Quantitative Fundus Autofluorescence Distinguishes ABCA4-Associated and Non–ABCA4-Associated Bull's-Eye Maculopathy

Quantitative fundus autofluorescence (qAF) and spectral-domain optical coherence tomography (SD OCT) were performed in patients with bull's-eye maculopathy (BEM) to identify phenotypic markers that can aid in the differentiation of ABCA4-associated and non-ABCA4-associated disease. Prospective cross-sectional study at an academic referral center. Thirty-seven BEM patients (age range, 8-60 years) were studied.
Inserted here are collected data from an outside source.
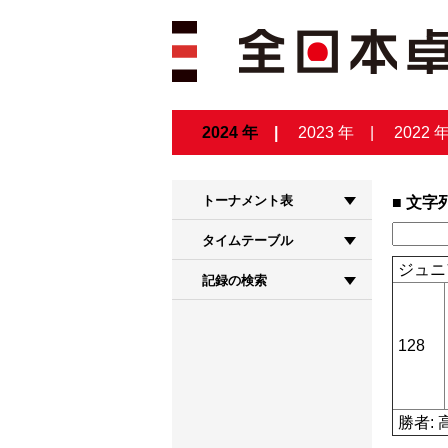
2024 年
2023 年
2022 
トーナメント表
文字
タイムテーブル
ジュニ
記録の検索
128
勝者:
All patients exhibited a localized macular lesion exhibiting a smooth contour and qualitatively normal-appearing surrounding retina without flecks. Control values consisted of previously published data from 277 healthy subjects (374 eyes; age range, 5-60 years) without a family history of retinal dystrophy. Autofluorescence (AF) images (30°, 488-nm excitation) were acquired with a confocal scanning laser ophthalmoscope equipped with an internal fluorescent reference to account for variable laser power and detector sensitivity. The grey levels (GLs) from 8 circularly arranged segments positioned at an eccentricity of approximately 7° to 9° in each image were calibrated to the reference (0 GL), magnification, and normative optical media density to yield qAF. In addition, horizontal SD OCT images through the fovea were obtained. All patients were screened for ABCA4 mutations using the ABCR600 microarray, next-generation sequencing, or both. Quantitative AF, correlations between AF and SD OCT, and genotyping for ABCA4 variants. ABCA4 mutations were identified in 22 patients, who tended to be younger (mean age, 21.9±8.3 years) than patients without ABCA4 mutations (mean age, 42.1±14.9 years). Whereas phenotypic differences were not obvious on the basis of qualitative fundus AF and SD OCT imaging, with qAF, the 2 groups of patients were clearly distinguishable. In the ABCA4-positive group, 37 of 41 eyes (19 of 22 patients) had qAF8 of more than the 95% confidence interval for age. Conversely, in the ABCA4-negative group, 22 of 26 eyes (13 of 15 patients) had qAF8 within the normal range. The qAF method can differentiate between ABCA4-associated and non-ABCA4-associated BEM and may guide clinical diagnosis and genetic testing.